At the core of the formula is Education. This addition further amplifies a key principle for the department. TSU’s SNAP Education programs’ mission is to educate those with SNAP benefits (and those eligible for benefits) on how to live a healthier life in order to be a strong contributor to the community. 

Next is Planning. By learning planning strategies, community members learn ways to implement lessons. Shop, cook, eat are to follow planning. This is the stage in which planning and education are implemented to create change. Move is the last phase of the cycle. During the move phase, participants are encouraged to engage in exercises learned in the education phase to complete the cycle. By following the phases in the Healthy Community Formula, community members learn and implement strategies for changing and maintaining a healthy community. 

The strategy for the brand identity refresh and content development centered around the Healthy Community Formula. The Healthy Community Formula is a tool that can help staff produce content for the program.
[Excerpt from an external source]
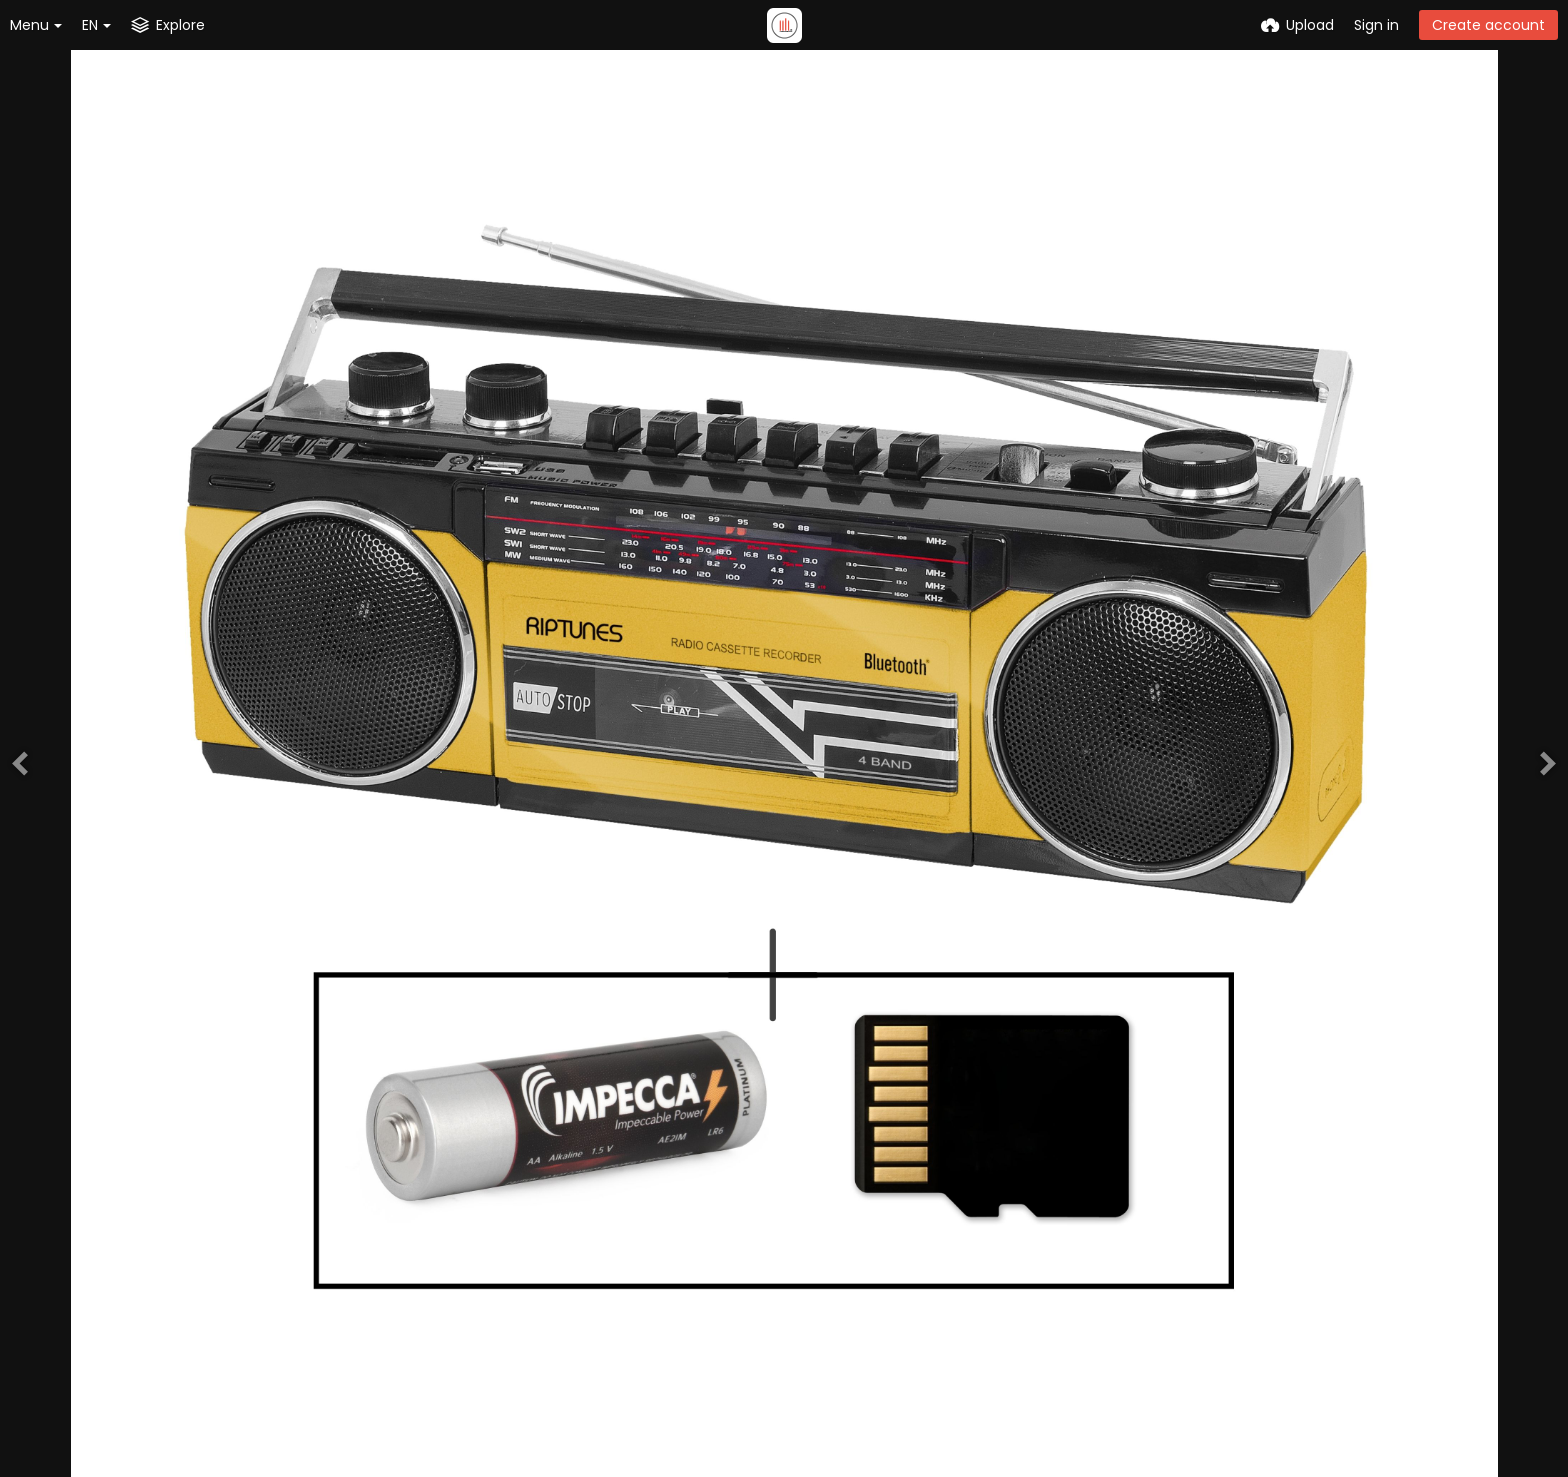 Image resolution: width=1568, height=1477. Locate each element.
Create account (1488, 25)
The formula is the beginning of their theory of change.


Once the Healthy Community Formula was created, it was implemented throughout the brand refresh. It was implemented on everything from color, typography, icons and marketing collateral. 


The custom sketched and illustrated icons were inspired by the steps in the Healthy Community Formula.
Educate became a light bulb,
Plan became a list,
Shop became a green apple,
Eat became a fork and spoon,
Cook became a bowl of soup,
and Move became a running sneaker. 

The icons were created to bring visual interest to the overall design and helped to prompt readers of what was to come in the materials.  


The colors selected for the refresh were fresh, and vibrant. They are similar to those previously used for brand recognition but re-imagined based on consumer behavior and the psychology of color. 

The color tangerine evokes feelings of optimism, motivation, and warmth.
Lime conjures an aura of health, balance and positivity. 
Goldenberry inspires happiness, optimism, and clarity. 
Blueberry confirms trustworthiness. It is also an important color because it is the official color of Tennessee State University. 

With the main brand colors, opaque colors were selected to be used as textures to treat small areas of a design. 


The typefaces selected for the brand refresh are: Omnes, and Acumin Pro Wide; with Avenir and Calibri selected as alternatives for those using Microsoft products. 

Shop, cook, eat appear as lower-case words because our research and experience indicates lower case brand names are perceived to be friendlier, and more approachable. The rounded of the type is also important for setting the tone of the brand. We wanted the audience to feel the program is friendly, fresh and engaging. 

Content and Tool kit

The tool kit and marketing material aided the brand mark, colors, and icons together to tell a story. It also served to bring action to the Healthy Community theory into action. 

Three templates were created: one letter sized flyer, one letter sized fold-able recipe booklet, and one folded tabloid sized zine.

It's important to note that these materials were developed with team capacity in mind. The folding method of the newsletter and recipe booklet helps cut down on excess paper and ink waste. It also creates the look of a booklet without the need for binding or high production costs. The small size of the folded booklets makes it easy to store and more likely for participants to save for future reference. 

We also created these materials to be printed on an in-office printer in full color or black and white.  


The Tennessee State University SNAP Education team now has a set of tangible tools, that they've been trained on, that encourages a stronger baseline for gathering data. And also, they have a new way to tell their story to the community and educate participants on how to plan, shop, cook, eat, and move to build and live in a healthier community.